The decision comes after the Health Services Board (HSB) allegedly failed to address nurses’ grievances around remuneration, according to union leaders.
Zimbabwe Nurses Association (ZINA) secretary general Enoch Dongo told NewZimbabwe.com in an interview Monday that if their grievances were not addressed by end of June, the decision will kick in.
“We had our executive meeting and resolved to go to work two days per week.
“The money that we are getting paid is now almost next to nothing, as cost of living goes up daily,” said Dongo.
Most civil servants including teachers have been demanding to be paid in foreign currency but government has indicated it cannot afford it.
Dongo said while ZINA members would want to keep reporting for duty daily, their salaries have made it impossible to do so.
“In as much as we want to come to work, our members do not have enough bus fare to cover for the whole week let alone the whole month.
“While there was an attempt to address minor grievances, the most important grievances relating to remuneration of health workers vis-a-vis the current economic climate has not been addressed,” said Dongo.
“Should the remaining grievances remain unresolved by close of day June 23, all health workers will completely withdraw their labour from June 24.”

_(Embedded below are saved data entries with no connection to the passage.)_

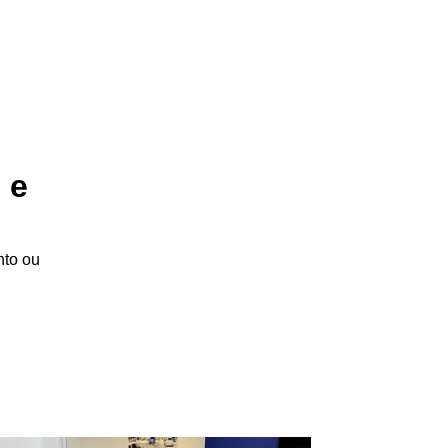
 e
nto ou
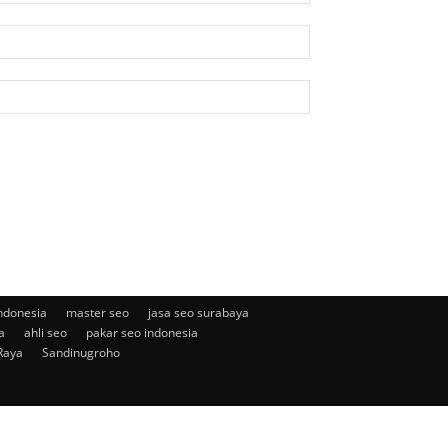
ndonesia
master seo
jasa seo surabaya
a
ahli seo
pakar seo indonesia
Raya
Sandinugroho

According to Dongo, the lowest paid nurse reportedly earns a gross monthly salary of RTGS$284 before allowances. ZINA claims government had promised to review they salaries and allowances in 2010 but never honoured its pledge.
Two weeks ago, ZINA gave government a 14-day ultimatum to HSB to address their salaries and allowances grading but the threat has gone unheeded.
Last year when over 15 000 nurses embarked on an industrial action demanding better salaries and working conditions, Vice President Constantino Chiwenga who was Acting President at the time, announced they had all been fired. The decision was reversed by President Emmerson Mnangagwa.